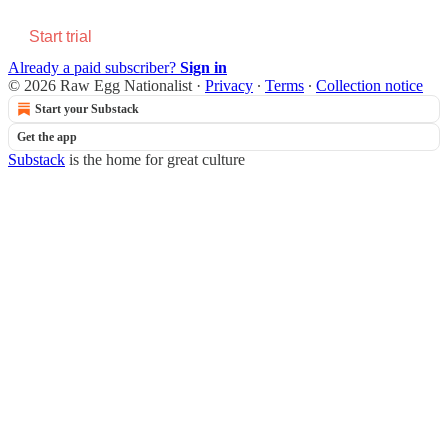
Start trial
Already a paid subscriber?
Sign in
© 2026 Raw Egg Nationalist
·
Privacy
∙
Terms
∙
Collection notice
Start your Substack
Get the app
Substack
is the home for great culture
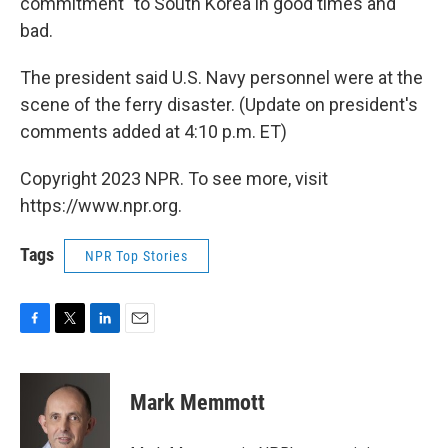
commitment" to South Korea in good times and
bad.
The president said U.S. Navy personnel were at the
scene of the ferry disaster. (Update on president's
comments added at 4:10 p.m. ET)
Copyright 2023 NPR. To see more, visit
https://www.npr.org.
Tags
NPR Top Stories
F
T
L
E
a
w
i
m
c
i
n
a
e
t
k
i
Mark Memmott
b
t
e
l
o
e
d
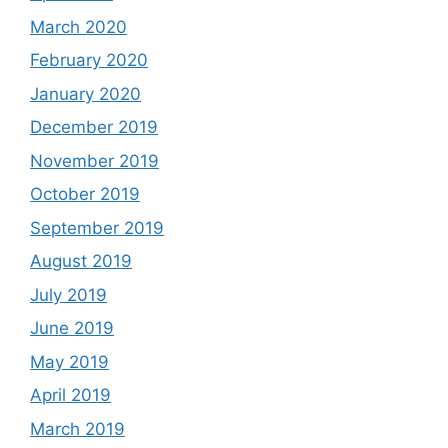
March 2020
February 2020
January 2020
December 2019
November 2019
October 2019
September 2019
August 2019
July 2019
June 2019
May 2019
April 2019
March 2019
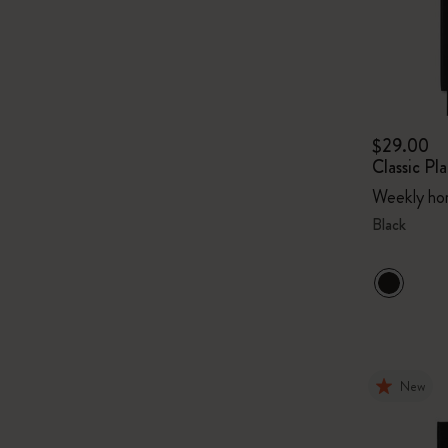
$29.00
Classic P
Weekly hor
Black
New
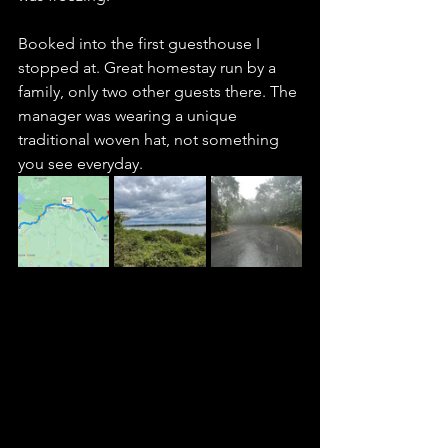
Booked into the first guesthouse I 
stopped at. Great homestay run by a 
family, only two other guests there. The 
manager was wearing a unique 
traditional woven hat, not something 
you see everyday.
==
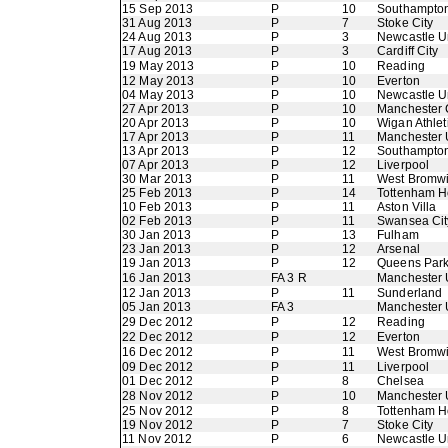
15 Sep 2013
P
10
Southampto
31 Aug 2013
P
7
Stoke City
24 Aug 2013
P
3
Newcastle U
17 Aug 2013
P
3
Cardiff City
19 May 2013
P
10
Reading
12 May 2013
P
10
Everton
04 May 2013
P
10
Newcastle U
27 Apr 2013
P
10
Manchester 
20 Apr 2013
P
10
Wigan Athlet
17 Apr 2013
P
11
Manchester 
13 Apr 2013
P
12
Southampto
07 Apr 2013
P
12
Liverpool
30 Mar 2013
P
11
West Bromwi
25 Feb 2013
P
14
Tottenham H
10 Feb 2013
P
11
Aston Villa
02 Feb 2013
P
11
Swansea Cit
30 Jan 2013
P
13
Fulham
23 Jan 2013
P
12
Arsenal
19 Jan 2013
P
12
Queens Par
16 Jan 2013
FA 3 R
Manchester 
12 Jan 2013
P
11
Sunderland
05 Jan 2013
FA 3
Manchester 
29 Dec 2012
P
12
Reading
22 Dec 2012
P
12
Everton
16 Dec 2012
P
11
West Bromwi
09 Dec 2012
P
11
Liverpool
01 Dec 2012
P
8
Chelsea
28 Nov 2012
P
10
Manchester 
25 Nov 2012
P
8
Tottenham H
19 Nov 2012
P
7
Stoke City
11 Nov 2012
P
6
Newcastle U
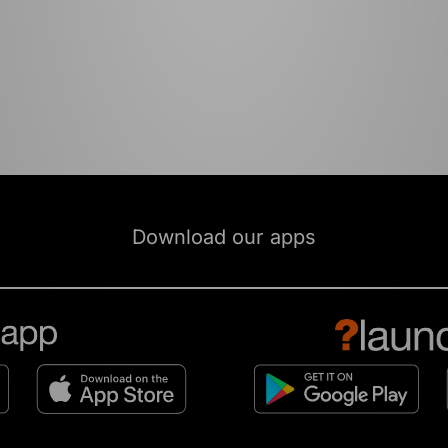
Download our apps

- What the task requires:
Would you retype the lines above from the one with "manager was wearing a unique" down to the one with "you see everyday.", word for word, both ends included and no other lines?

- Answer space:
manager was wearing a unique 
traditional woven hat, not something 
you see everyday.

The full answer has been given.